Under the 2023 DMS policy, researchers are expected to share:

  • Adequate data to validate and replicate study findings
  • Data resulting from the study but not necessarily supporting a publication
  • Null findings that do not result in publication

The policy does not require researchers to share data per se but expects them to maximize their data sharing.

Justifiable ethical, legal, and technical factors for limiting sharing include:

  • Informed consent will not permit or limits the scope of sharing or use
  • Privacy or safety of research participants would be compromised and available protections are insufficient
  • Explicit federal, state, local, or Tribal law, regulation, or policy prohibits disclosure
  • Restrictions are imposed by existing or anticipated agreements with other parties

What does not need to be shared?

Scientific data does not include:

  • Laboratory notebooks
  • Preliminary analyses
  • Completed case report forms
  • Drafts of scientific papers
  • Plans for future research
  • Peer reviews
  • Communications with colleagues
  • Physical objects such as laboratory specimens

Elements of an NIH Data Management Plan

If you plan to generate scientific data, you must submit a Data Management and Sharing Plan to the funding NIH ICO as part of the Budget Justification section of your application for extramural awards. 

Your plan should be two pages or fewer and must include:

Data Type: Briefly describe the scientific data to be managed, preserved, and shared.

Related Tools, Software and/or Code: An indication of whether specialized tools are needed to access or manipulate shared scientific data to support replication or reuse, and name(s) of the needed tool(s) and software. If applicable, specify how needed tools can be accessed, (e.g., open source and freely available, generally available for a fee in the marketplace, available only from the research team) and, if known, whether such tools are likely to remain available for as long as the scientific data remain available.

Standards: An indication of what standards will be applied to the scientific data and associated metadata (i.e., data formats, data dictionaries, data identifiers, definitions, unique identifiers, and other data documentation). While many scientific fields have developed and adopted common data standards, others have not. In such cases, the Plan may indicate that no consensus data standards exist for the scientific data and metadata to be generated, preserved, and shared.
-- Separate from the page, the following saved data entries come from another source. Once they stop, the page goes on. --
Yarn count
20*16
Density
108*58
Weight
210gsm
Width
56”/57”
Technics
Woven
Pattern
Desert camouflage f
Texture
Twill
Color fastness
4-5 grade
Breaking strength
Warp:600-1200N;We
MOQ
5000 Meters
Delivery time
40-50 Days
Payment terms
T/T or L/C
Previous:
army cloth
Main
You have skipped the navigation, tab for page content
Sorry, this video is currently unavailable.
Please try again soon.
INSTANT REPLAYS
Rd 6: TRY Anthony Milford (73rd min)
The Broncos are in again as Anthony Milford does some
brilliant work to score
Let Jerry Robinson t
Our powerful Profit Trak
Data Preservation, Access, and Associated Timelines: Plans and timelines for data preservation and access, including: the name of the repository(ies) where scientific data and metadata arising from the project will be archived, how the scientific data will be findable and identifiable, when the scientific data will be made available to other users (i.e., the larger research community, institutions, and/or the broader public) and for how long. 
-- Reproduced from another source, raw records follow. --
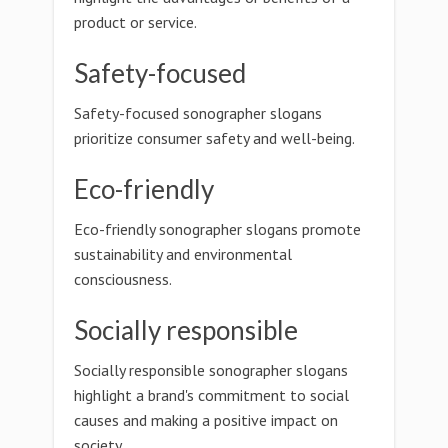
product or service.
Safety-focused
Safety-focused sonographer slogans
prioritize consumer safety and well-being.
Eco-friendly
Eco-friendly sonographer slogans promote
sustainability and environmental
consciousness.
Socially responsible
Socially responsible sonographer slogans
highlight a brand's commitment to social
causes and making a positive impact on
society.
Access, Distribution, or Reuse Considerations: NIH expects that in drafting Plans, researchers maximize the appropriate sharing of scientific data generated from NIH-funded or conducted research, consistent with privacy, security, informed consent, and proprietary issues. Describe any applicable factors affecting subsequent access, distribution, or reuse of scientific data related to:

Oversight of Data Management and Sharing: Indicate how compliance with the Plan will be monitored and managed, frequency of oversight, and by whom (e.g., titles, roles).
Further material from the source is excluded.